-- WHAT YOU WILL DO --
Each line from the one containing "Услуги юриста" through the end of the data is to be written out exactly, and nothing more.

-- RECORDS PROVIDED --
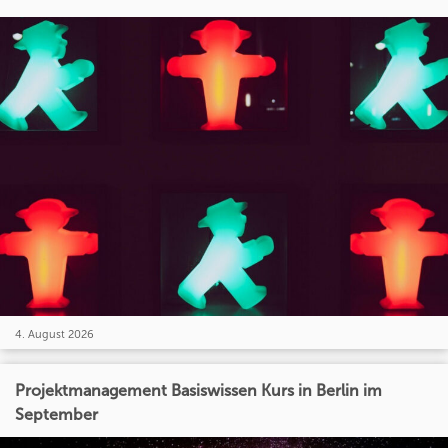
4. August 2026
Projektmanagement Basiswissen Kurs in Berlin im
September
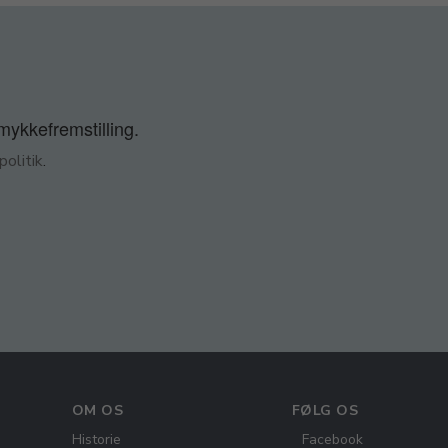
smykkefremstilling.
olitik
.
OM OS
FØLG OS
Historie
Facebook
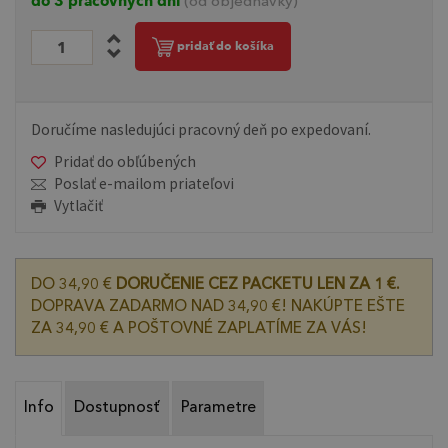
do 3 pracovných dní
(od objednávky)
pridať do košíka
Doručíme nasledujúci pracovný deň po expedovaní.
Pridať do obľúbených
Poslať e-mailom priateľovi
Vytlačiť
DO 34,90 €
DORUČENIE CEZ PACKETU LEN ZA 1 €.
DOPRAVA ZADARMO NAD 34,90 €! NAKÚPTE EŠTE
ZA 34,90 € A POŠTOVNÉ ZAPLATÍME ZA VÁS!
Info
Dostupnosť
Parametre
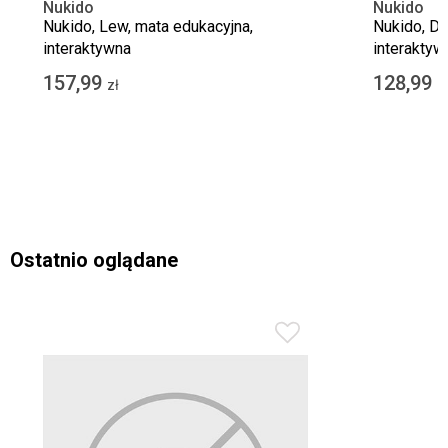
Nukido
Nukido
Nukido, Lew, mata edukacyjna,
Nukido, Di
interaktywna
interaktyw
157,99
128,99
zł
z
Ostatnio oglądane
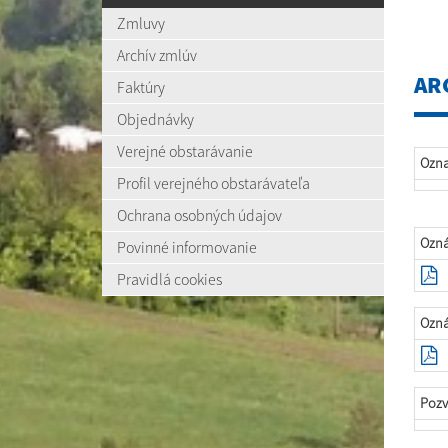
Zmluvy
Archív zmlúv
AR
Faktúry
Objednávky
Verejné obstarávanie
Ozn
Profil verejného obstarávateľa
Ochrana osobných údajov
Ozná
Povinné informovanie
Pravidlá cookies
Ozná
Pozv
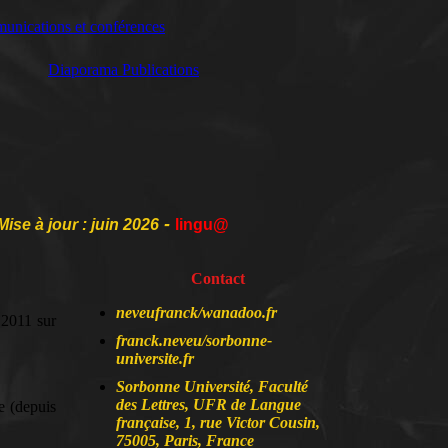
nications et conférences
Diaporama Publications
-
Mise à jour : juin 2026
lingu@
Contact
neveufranck/wanadoo.fr
 2011 sur
franck.neveu/sorbonne-
universite.fr
Sorbonne Université, Faculté
des Lettres, UFR de Langue
e (depuis
française, 1, rue Victor Cousin,
75005, Paris, France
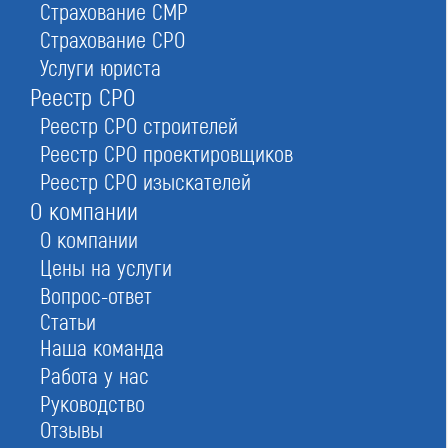
Страхование СМР
СРО «Стройрегион-Развитие»
Страхование СРО
Услуги юриста
Реестр СРО
Реестр СРО строителей
Реестр СРО проектировщиков
Реестр СРО изыскателей
О компании
О компании
Цены на услуги
Вопрос-ответ
Статьи
Наша команда
Работа у нас
Руководство
Вступительный взнос
от 0 до 20 тыс ₽
Отзывы
Членский взнос
от 0 до 10 тыс/мес ₽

-- RESULT --
Услуги юриста
Реестр СРО
Реестр СРО строителей
Реестр СРО проектировщиков
Реестр СРО изыскателей
О компании
О компании
Цены на услуги
Вопрос-ответ
Статьи
Наша команда
Работа у нас
Руководство
Вступительный взнос
от 0 до 20 тыс ₽
Отзывы
Членский взнос
от 0 до 10 тыс/мес ₽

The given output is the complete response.